Agentic RAG is a type of AI agent that combines the power of information retrieval with advanced action planning capabilities, such as multiple-step tasks that reason, plan, make decisions, and execute goals.
LlamaIndex is a framework for building knowledge-driven and agentic systems, providing pre-built agent architectures and customizable workflows for developers to build sophisticated AI agents.
LlamaIndex has collaborated with Google Cloud databases including AlloyDB for PostgreSQL and Cloud SQL for PostgreSQL, offering integrations for LlamaIndex Vector Store, Document Store, and Index Store.
LlamaIndex supports various industry use cases, including report generation, agentic RAG, customer support, SQL agents, and productivity assistants.
Joint customers of LlamaIndex and Google Cloud databases can expect a streamlined knowledge retrieval process, efficient complex document parsing, and secure authentication and authorization.
LlamaIndex Workflows provide the flexibility to build and deploy complex agentic systems with granular control of conditional execution, as well as powerful state management.
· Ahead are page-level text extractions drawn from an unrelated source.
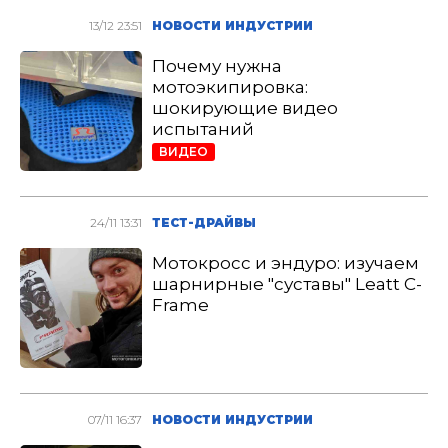
13/12 23:51
НОВОСТИ ИНДУСТРИИ
Почему нужна
мотоэкипировка:
шокирующие видео
испытаний
ВИДЕО
24/11 13:31
ТЕСТ-ДРАЙВЫ
Мотокросс и эндуро: изучаем
шарнирные "суставы" Leatt C-
Frame
07/11 16:37
НОВОСТИ ИНДУСТРИИ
Report generation spans many industries, and LlamaIndex provides all the core components for generating reports such as structured output definitions, intelligent document parsing, knowledge base storage, and agentic workflows.
Developers can follow the provided tutorial to get started with LlamaIndex integrations for AlloyDB and Cloud SQL for PostgreSQL.
Overall, the LlamaIndex and Google Cloud collaboration opens up new possibilities for developers to build cutting-edge, knowledge-driven AI agents.